___ RECORDED DATA ___
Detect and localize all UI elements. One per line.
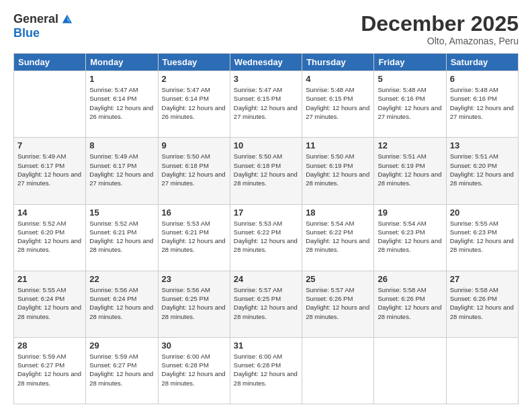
day-info: Sunrise: 5:51 AM Sunset: 6:19 PM Dayligh… (378, 152, 442, 187)
day-number: 11 (306, 140, 370, 150)
day-info: Sunrise: 5:51 AM Sunset: 6:20 PM Dayligh… (450, 152, 515, 187)
day-info: Sunrise: 5:47 AM Sunset: 6:15 PM Dayligh… (234, 85, 298, 121)
col-sunday: Sunday (14, 54, 86, 71)
day-cell: 29Sunrise: 5:59 AM Sunset: 6:27 PM Dayli… (86, 337, 158, 404)
col-friday: Friday (374, 54, 446, 71)
day-number: 23 (162, 274, 226, 284)
day-number: 20 (450, 208, 515, 218)
header: General Blue December 2025 Olto, Amazona… (13, 12, 519, 46)
day-number: 27 (450, 274, 515, 284)
day-info: Sunrise: 5:58 AM Sunset: 6:26 PM Dayligh… (450, 285, 515, 321)
day-number: 10 (234, 140, 298, 150)
day-number: 5 (378, 74, 442, 84)
week-row-3: 14Sunrise: 5:52 AM Sunset: 6:20 PM Dayli… (14, 204, 519, 271)
day-cell: 8Sunrise: 5:49 AM Sunset: 6:17 PM Daylig… (86, 138, 158, 204)
day-cell: 3Sunrise: 5:47 AM Sunset: 6:15 PM Daylig… (230, 71, 302, 138)
day-cell: 17Sunrise: 5:53 AM Sunset: 6:22 PM Dayli… (230, 204, 302, 271)
title-section: December 2025 Olto, Amazonas, Peru (361, 12, 519, 46)
day-info: Sunrise: 5:55 AM Sunset: 6:24 PM Dayligh… (17, 285, 82, 321)
day-cell: 1Sunrise: 5:47 AM Sunset: 6:14 PM Daylig… (86, 71, 158, 138)
day-info: Sunrise: 5:53 AM Sunset: 6:22 PM Dayligh… (234, 219, 298, 255)
day-info: Sunrise: 5:56 AM Sunset: 6:25 PM Dayligh… (162, 285, 226, 321)
day-cell: 26Sunrise: 5:58 AM Sunset: 6:26 PM Dayli… (374, 271, 446, 337)
day-cell: 7Sunrise: 5:49 AM Sunset: 6:17 PM Daylig… (14, 138, 86, 204)
day-cell: 12Sunrise: 5:51 AM Sunset: 6:19 PM Dayli… (374, 138, 446, 204)
day-info: Sunrise: 5:50 AM Sunset: 6:18 PM Dayligh… (234, 152, 298, 187)
logo: General Blue (13, 12, 73, 40)
day-cell: 4Sunrise: 5:48 AM Sunset: 6:15 PM Daylig… (302, 71, 374, 138)
day-info: Sunrise: 5:55 AM Sunset: 6:23 PM Dayligh… (450, 219, 515, 255)
day-cell: 5Sunrise: 5:48 AM Sunset: 6:16 PM Daylig… (374, 71, 446, 138)
day-number: 7 (17, 140, 82, 150)
day-info: Sunrise: 5:49 AM Sunset: 6:17 PM Dayligh… (17, 152, 82, 187)
day-number: 29 (89, 340, 154, 351)
day-cell (446, 337, 518, 404)
day-cell: 13Sunrise: 5:51 AM Sunset: 6:20 PM Dayli… (446, 138, 518, 204)
day-number: 15 (89, 208, 154, 218)
day-cell: 25Sunrise: 5:57 AM Sunset: 6:26 PM Dayli… (302, 271, 374, 337)
day-cell: 14Sunrise: 5:52 AM Sunset: 6:20 PM Dayli… (14, 204, 86, 271)
day-cell: 21Sunrise: 5:55 AM Sunset: 6:24 PM Dayli… (14, 271, 86, 337)
day-number: 14 (17, 208, 82, 218)
day-cell (374, 337, 446, 404)
day-number: 18 (306, 208, 370, 218)
logo-blue-text: Blue (13, 26, 40, 40)
day-info: Sunrise: 5:48 AM Sunset: 6:15 PM Dayligh… (306, 85, 370, 121)
day-number: 25 (306, 274, 370, 284)
day-number: 16 (162, 208, 226, 218)
calendar-table: Sunday Monday Tuesday Wednesday Thursday… (13, 53, 519, 404)
day-number: 30 (162, 340, 226, 351)
day-cell: 24Sunrise: 5:57 AM Sunset: 6:25 PM Dayli… (230, 271, 302, 337)
col-saturday: Saturday (446, 54, 518, 71)
day-cell: 28Sunrise: 5:59 AM Sunset: 6:27 PM Dayli… (14, 337, 86, 404)
day-info: Sunrise: 5:52 AM Sunset: 6:20 PM Dayligh… (17, 219, 82, 255)
col-thursday: Thursday (302, 54, 374, 71)
day-cell: 11Sunrise: 5:50 AM Sunset: 6:19 PM Dayli… (302, 138, 374, 204)
day-cell: 27Sunrise: 5:58 AM Sunset: 6:26 PM Dayli… (446, 271, 518, 337)
day-cell: 18Sunrise: 5:54 AM Sunset: 6:22 PM Dayli… (302, 204, 374, 271)
day-info: Sunrise: 5:48 AM Sunset: 6:16 PM Dayligh… (378, 85, 442, 121)
day-info: Sunrise: 5:54 AM Sunset: 6:23 PM Dayligh… (378, 219, 442, 255)
week-row-1: 1Sunrise: 5:47 AM Sunset: 6:14 PM Daylig… (14, 71, 519, 138)
day-number: 24 (234, 274, 298, 284)
day-number: 8 (89, 140, 154, 150)
day-cell: 20Sunrise: 5:55 AM Sunset: 6:23 PM Dayli… (446, 204, 518, 271)
day-info: Sunrise: 5:57 AM Sunset: 6:25 PM Dayligh… (234, 285, 298, 321)
day-number: 4 (306, 74, 370, 84)
day-info: Sunrise: 5:56 AM Sunset: 6:24 PM Dayligh… (89, 285, 154, 321)
col-wednesday: Wednesday (230, 54, 302, 71)
col-tuesday: Tuesday (158, 54, 230, 71)
day-info: Sunrise: 5:47 AM Sunset: 6:14 PM Dayligh… (89, 85, 154, 121)
logo-icon (61, 13, 73, 26)
day-info: Sunrise: 5:54 AM Sunset: 6:22 PM Dayligh… (306, 219, 370, 255)
day-cell: 2Sunrise: 5:47 AM Sunset: 6:14 PM Daylig… (158, 71, 230, 138)
day-info: Sunrise: 5:50 AM Sunset: 6:18 PM Dayligh… (162, 152, 226, 187)
day-cell: 6Sunrise: 5:48 AM Sunset: 6:16 PM Daylig… (446, 71, 518, 138)
day-number: 3 (234, 74, 298, 84)
day-info: Sunrise: 5:50 AM Sunset: 6:19 PM Dayligh… (306, 152, 370, 187)
day-number: 28 (17, 340, 82, 351)
day-number: 6 (450, 74, 515, 84)
day-cell (14, 71, 86, 138)
day-cell: 10Sunrise: 5:50 AM Sunset: 6:18 PM Dayli… (230, 138, 302, 204)
location-subtitle: Olto, Amazonas, Peru (361, 36, 519, 46)
logo-general-text: General (13, 12, 58, 26)
day-number: 17 (234, 208, 298, 218)
day-info: Sunrise: 6:00 AM Sunset: 6:28 PM Dayligh… (234, 352, 298, 387)
day-cell: 16Sunrise: 5:53 AM Sunset: 6:21 PM Dayli… (158, 204, 230, 271)
day-info: Sunrise: 5:49 AM Sunset: 6:17 PM Dayligh… (89, 152, 154, 187)
day-info: Sunrise: 5:53 AM Sunset: 6:21 PM Dayligh… (162, 219, 226, 255)
day-number: 13 (450, 140, 515, 150)
day-cell: 31Sunrise: 6:00 AM Sunset: 6:28 PM Dayli… (230, 337, 302, 404)
col-monday: Monday (86, 54, 158, 71)
week-row-4: 21Sunrise: 5:55 AM Sunset: 6:24 PM Dayli… (14, 271, 519, 337)
day-number: 21 (17, 274, 82, 284)
day-number: 19 (378, 208, 442, 218)
day-info: Sunrise: 5:57 AM Sunset: 6:26 PM Dayligh… (306, 285, 370, 321)
day-info: Sunrise: 5:59 AM Sunset: 6:27 PM Dayligh… (89, 352, 154, 387)
day-cell: 9Sunrise: 5:50 AM Sunset: 6:18 PM Daylig… (158, 138, 230, 204)
month-title: December 2025 (361, 12, 519, 36)
day-number: 31 (234, 340, 298, 351)
week-row-5: 28Sunrise: 5:59 AM Sunset: 6:27 PM Dayli… (14, 337, 519, 404)
week-row-2: 7Sunrise: 5:49 AM Sunset: 6:17 PM Daylig… (14, 138, 519, 204)
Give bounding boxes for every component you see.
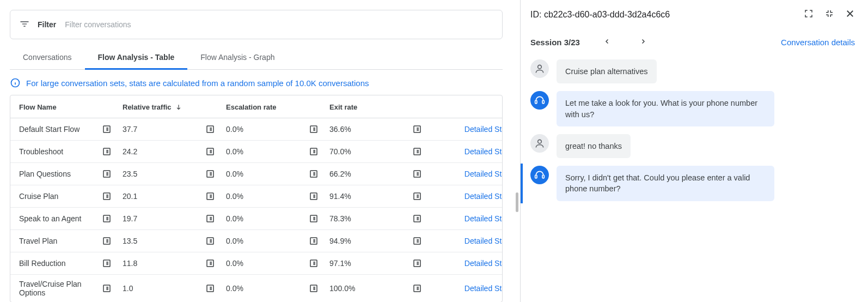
___
◆ **EXERCISE DESCRIPTION**:
Copy each line above that has the word "Sunday".

◆ **REPLY TO THE TASK**:
col-sunday: Sunday (14, 54, 86, 71)
calendar-table: Sunday Monday Tuesday Wednesday Thursday… (13, 53, 519, 404)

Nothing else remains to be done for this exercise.